The quality layer converts an ArFrame to a pandas DataFrame for inspection-oriented analytics. That keeps reporting expressive while the parser and storage stay native.
| Object | Role |
|---|---|
ColumnProfile | Column-level dtype, null, uniqueness, examples, warnings, and top-value signals. |
DataQualityReport | Whole-frame score, score components, suggestions, Markdown/HTML/Pandas/JSON exports, and optional redaction/exclusions. |
ProfileComparison | Drift summary between two quality reports. |
QualityGateResult | Pass/fail wrapper for CI and release gates. |
The schema layer validates public data contracts after ingestion and cleaning. It supports strictness, row-level issues, warning severities, max-error limits, Markdown/Pandas output, JSON round-trip, schema diffs, YAML export helpers, and custom validators.

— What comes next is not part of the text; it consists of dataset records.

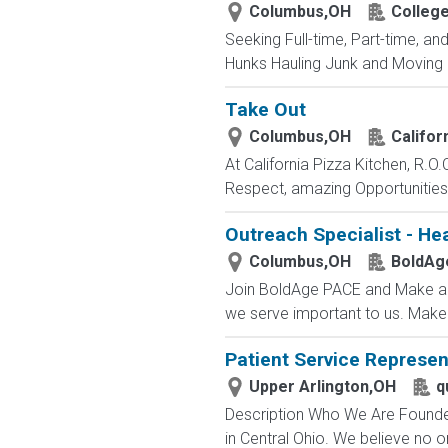
Columbus,OH
Colleg
Seeking Full-time, Part-time, a
Hunks Hauling Junk and Moving i
Take Out
Columbus,OH
Califor
At California Pizza Kitchen, R.O.
Respect, amazing Opportunities,
Outreach Specialist - He
Columbus,OH
BoldAg
Join BoldAge PACE and Make a D
we serve important to us. Make a
Patient Service Represen
Upper Arlington,OH
q
Description Who We Are Founded
in Central Ohio. We believe no 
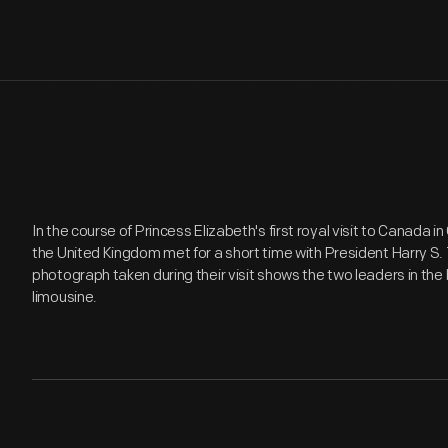
In the course of Princess Elizabeth's first royal visit to Canada i
the United Kingdom met for a short time with President Harry S.
photograph taken during their visit shows the two leaders in the 
limousine.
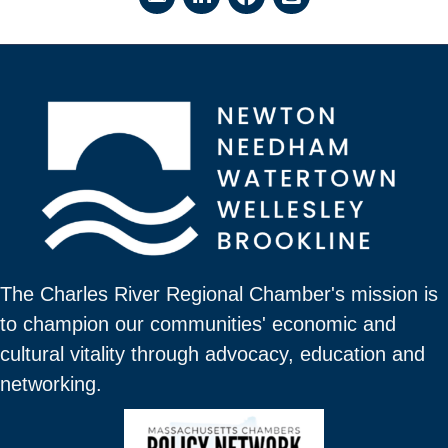
The Charles River Regional Chamber's mission is
to champion our communities' economic and
cultural vitality through advocacy, education and
networking.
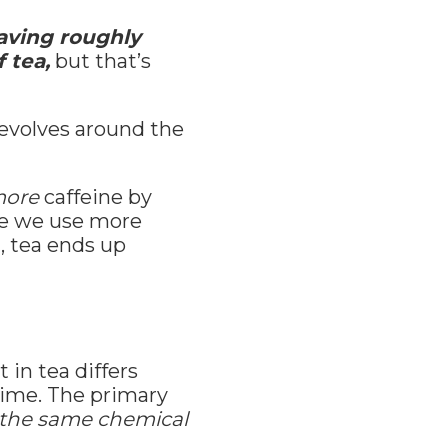
aving roughly
 tea,
but that’s
evolves around the
ore
caffeine by
se we use more
, tea ends up
in tea differs
time. The primary
 the same chemical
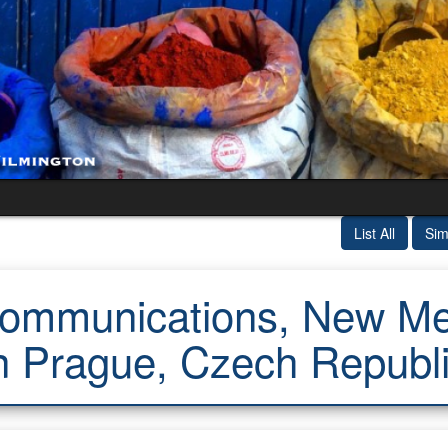
List All
Sim
mmunications, New Med
n Prague, Czech Republ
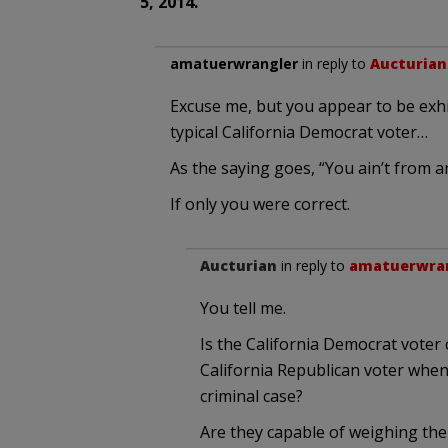
5, 2014.
amatuerwrangler
in reply to
Aucturian
Excuse me, but you appear to be exhi
typical California Democrat voter…
As the saying goes, “You ain’t from a
If only you were correct.
Aucturian
in reply to
amatuerwra
You tell me.
Is the California Democrat voter 
California Republican voter when 
criminal case?
Are they capable of weighing the 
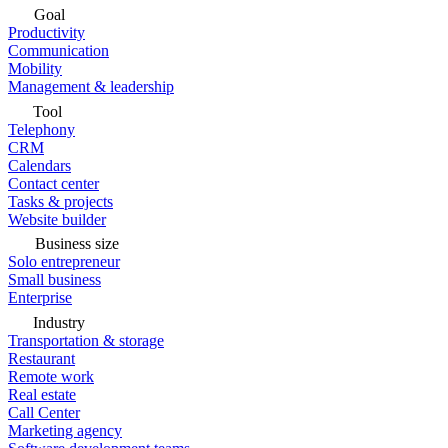
Goal
Productivity
Communication
Mobility
Management & leadership
Tool
Telephony
CRM
Calendars
Contact center
Tasks & projects
Website builder
Business size
Solo entrepreneur
Small business
Enterprise
Industry
Transportation & storage
Restaurant
Remote work
Real estate
Call Center
Marketing agency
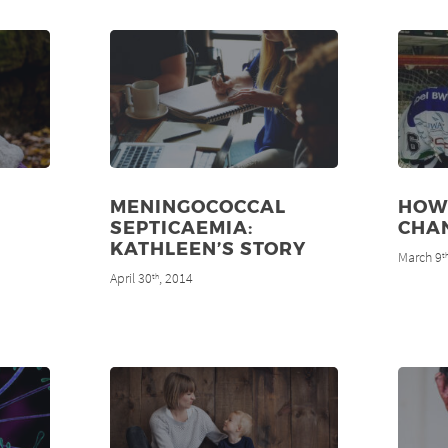
MENINGOCOCCAL
HOW
SEPTICAEMIA:
CHAN
KATHLEEN’S STORY
March 9
t
April 30
, 2014
th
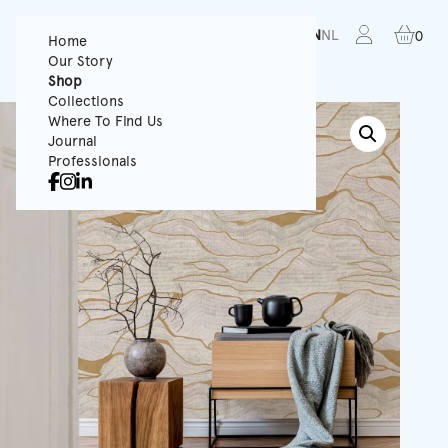
FR
EN
NL
0
Home
Our Story
Shop
Collections
Where To Find Us
Journal
Professionals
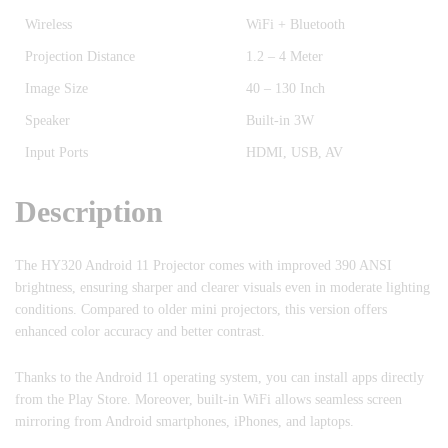
Wireless
WiFi + Bluetooth
Projection Distance
1.2 – 4 Meter
Image Size
40 – 130 Inch
Speaker
Built-in 3W
Input Ports
HDMI, USB, AV
Description
The HY320 Android 11 Projector comes with improved 390 ANSI
brightness, ensuring sharper and clearer visuals even in moderate lighting
conditions. Compared to older mini projectors, this version offers
enhanced color accuracy and better contrast.
Thanks to the Android 11 operating system, you can install apps directly
from the Play Store. Moreover, built-in WiFi allows seamless screen
mirroring from Android smartphones, iPhones, and laptops.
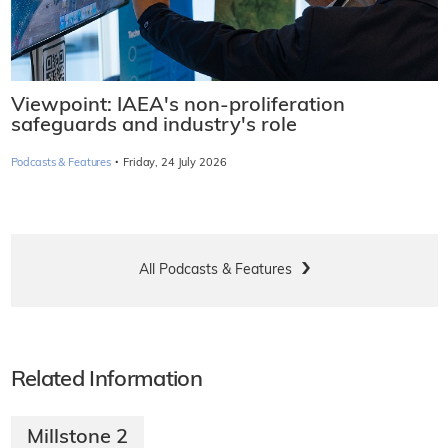
Viewpoint: IAEA's non-proliferation
safeguards and industry's role
·
Podcasts & Features
Friday, 24 July 2026
All Podcasts & Features
Related Information
Millstone 2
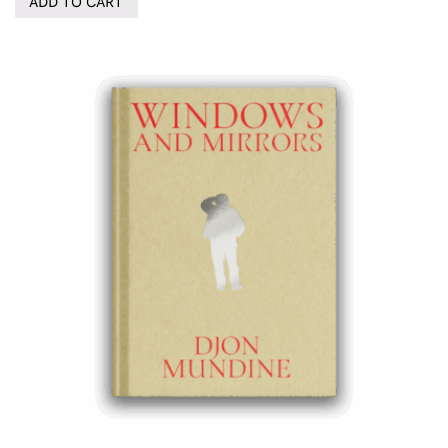
ADD TO CART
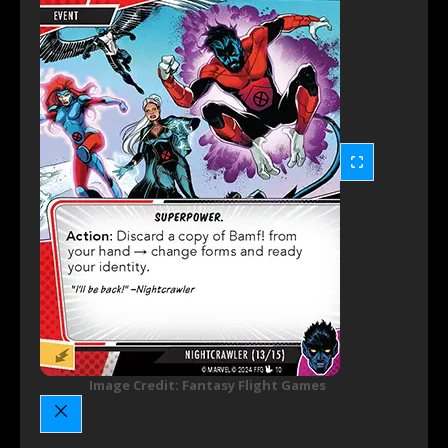
Image Credit: Fantasy Flight Games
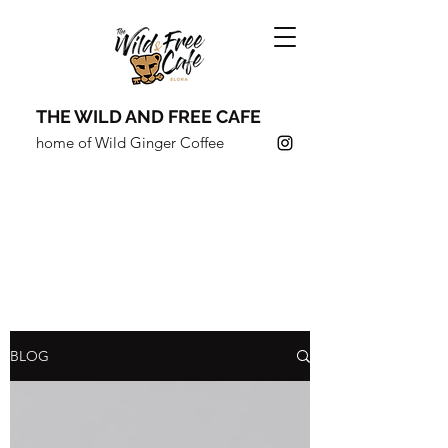
THE WILD AND FREE CAFE
home of Wild Ginger Coffee
COFFEE SHOULDN'T JUST
TASTE GOOD,
IT SHOULD
DO
GOOD.
BLOG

to_pandas, from_pandas, and the df.arnio accessor make pandas the analysis boundary.
to_arrow returns a pyarrow table; write_parquet writes files through the optional Parquet extra.
register_duckdb registers an ArFrame as a SQL relation through pandas interop.
ArnioCleaner provides controlled transforms with row-count and feature-name checks.
Recent releases fixed duplicate-header behavior, malformed CSV row handling, zero-column row-count preservation, duplicate column guards, JSONL nrows parsing, Windows clean targets, and clearer validation errors. These are reflected in the API and changelog pages.